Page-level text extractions
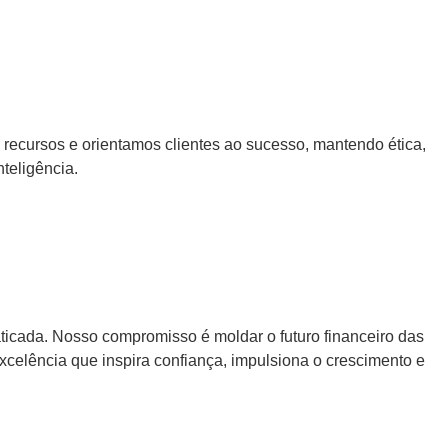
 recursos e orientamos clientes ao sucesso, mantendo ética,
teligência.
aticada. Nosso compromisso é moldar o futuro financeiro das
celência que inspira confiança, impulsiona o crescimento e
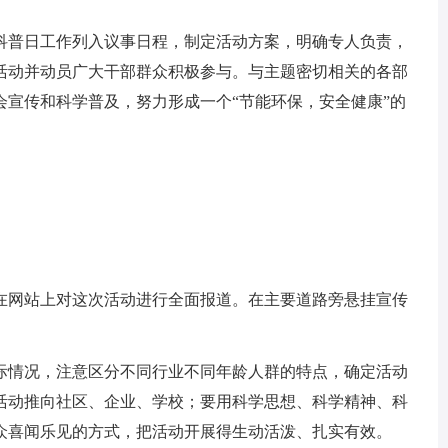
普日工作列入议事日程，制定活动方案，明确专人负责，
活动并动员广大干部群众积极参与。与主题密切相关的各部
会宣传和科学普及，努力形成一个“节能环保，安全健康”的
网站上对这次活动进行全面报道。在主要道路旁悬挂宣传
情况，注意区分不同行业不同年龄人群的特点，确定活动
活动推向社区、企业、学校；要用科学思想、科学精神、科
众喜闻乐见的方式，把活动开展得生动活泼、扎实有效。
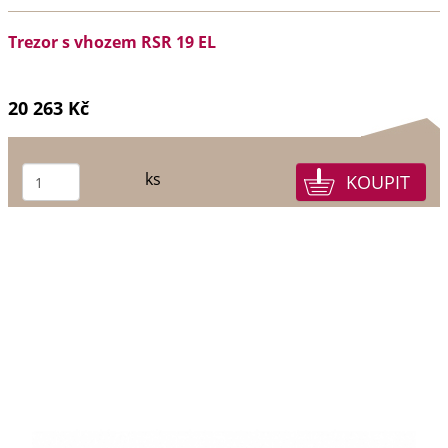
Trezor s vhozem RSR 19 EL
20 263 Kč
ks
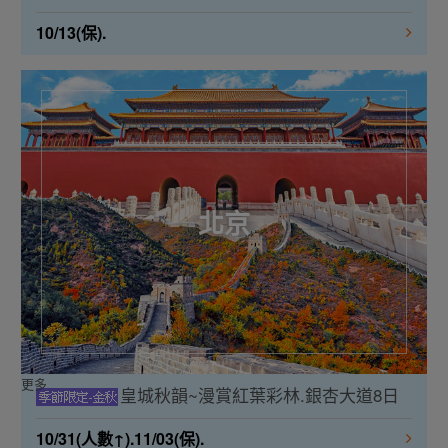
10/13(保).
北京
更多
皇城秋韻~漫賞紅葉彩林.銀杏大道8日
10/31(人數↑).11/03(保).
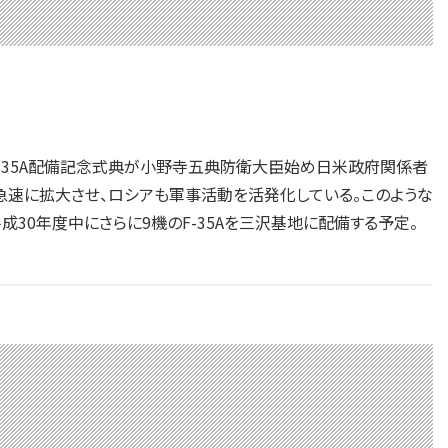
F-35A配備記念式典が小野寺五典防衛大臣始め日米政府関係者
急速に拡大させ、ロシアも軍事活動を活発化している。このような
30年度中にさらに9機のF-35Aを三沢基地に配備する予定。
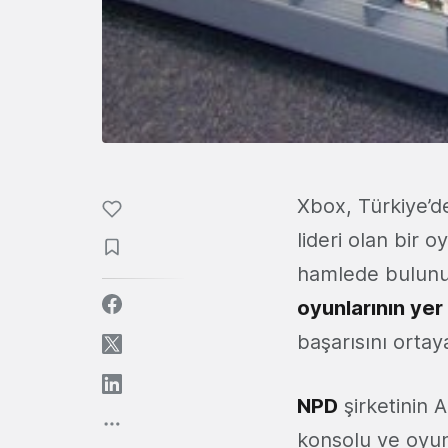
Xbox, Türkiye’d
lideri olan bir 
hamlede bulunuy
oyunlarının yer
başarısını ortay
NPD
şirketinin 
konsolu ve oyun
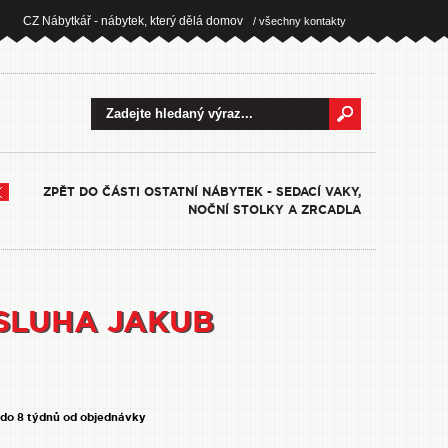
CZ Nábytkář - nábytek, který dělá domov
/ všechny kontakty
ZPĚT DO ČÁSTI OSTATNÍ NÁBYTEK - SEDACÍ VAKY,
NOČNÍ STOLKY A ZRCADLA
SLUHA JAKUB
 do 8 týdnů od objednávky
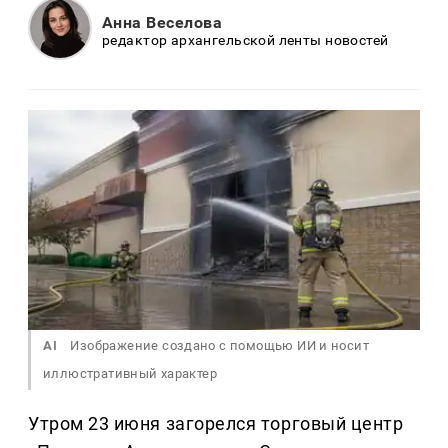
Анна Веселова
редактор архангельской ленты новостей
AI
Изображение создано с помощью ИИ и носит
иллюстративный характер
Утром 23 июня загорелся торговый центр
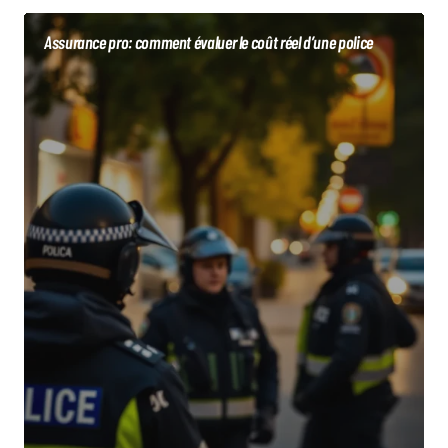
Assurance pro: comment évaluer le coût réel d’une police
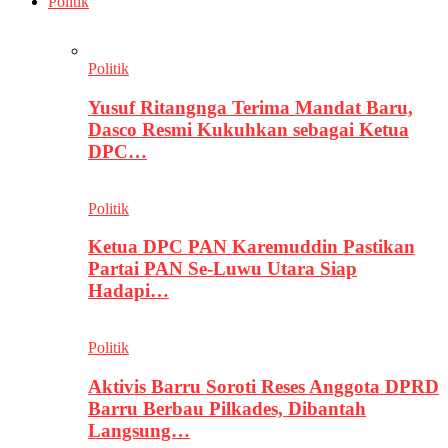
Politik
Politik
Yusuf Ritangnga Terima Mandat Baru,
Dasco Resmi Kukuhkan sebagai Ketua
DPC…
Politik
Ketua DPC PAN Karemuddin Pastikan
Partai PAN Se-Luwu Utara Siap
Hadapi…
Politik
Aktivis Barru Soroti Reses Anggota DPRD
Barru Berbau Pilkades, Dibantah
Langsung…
--
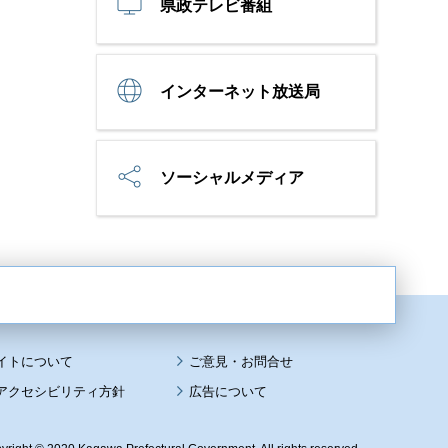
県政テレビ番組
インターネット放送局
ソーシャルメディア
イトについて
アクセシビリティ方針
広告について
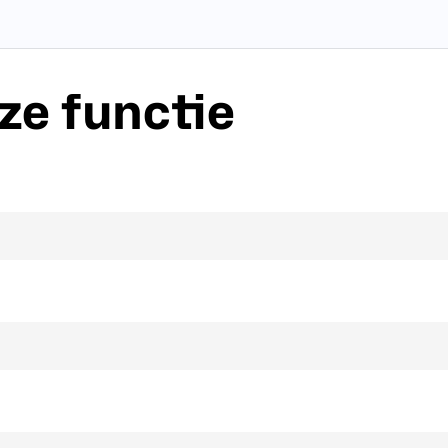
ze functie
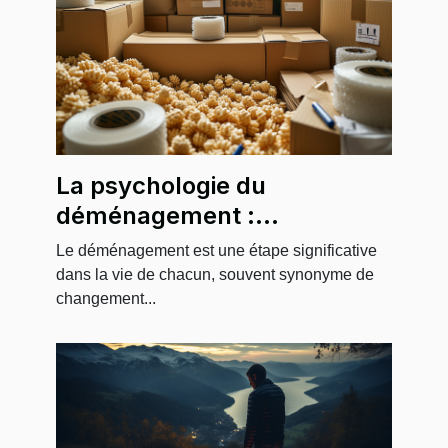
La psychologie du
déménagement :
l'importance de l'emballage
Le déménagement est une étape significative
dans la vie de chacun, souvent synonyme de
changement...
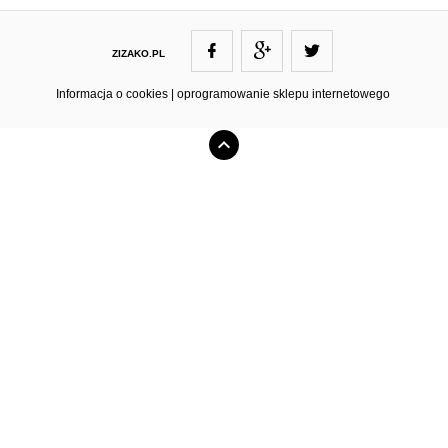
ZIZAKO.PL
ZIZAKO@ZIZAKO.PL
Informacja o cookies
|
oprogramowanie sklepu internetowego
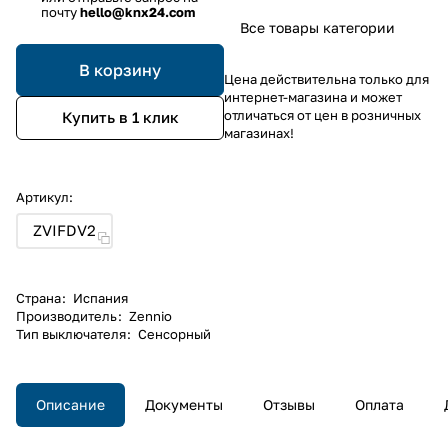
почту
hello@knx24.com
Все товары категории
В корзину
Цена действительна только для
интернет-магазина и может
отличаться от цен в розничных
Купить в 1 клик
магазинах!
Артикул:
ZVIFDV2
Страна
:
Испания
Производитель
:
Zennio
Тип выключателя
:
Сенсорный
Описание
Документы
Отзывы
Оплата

*Exercise brief*. Whenever a line of the entries contains the string "Barru", copy that line.

*Answer space*.
Aktivis Barru Soroti Reses Anggota DPRD
Barru Berbau Pilkades, Dibantah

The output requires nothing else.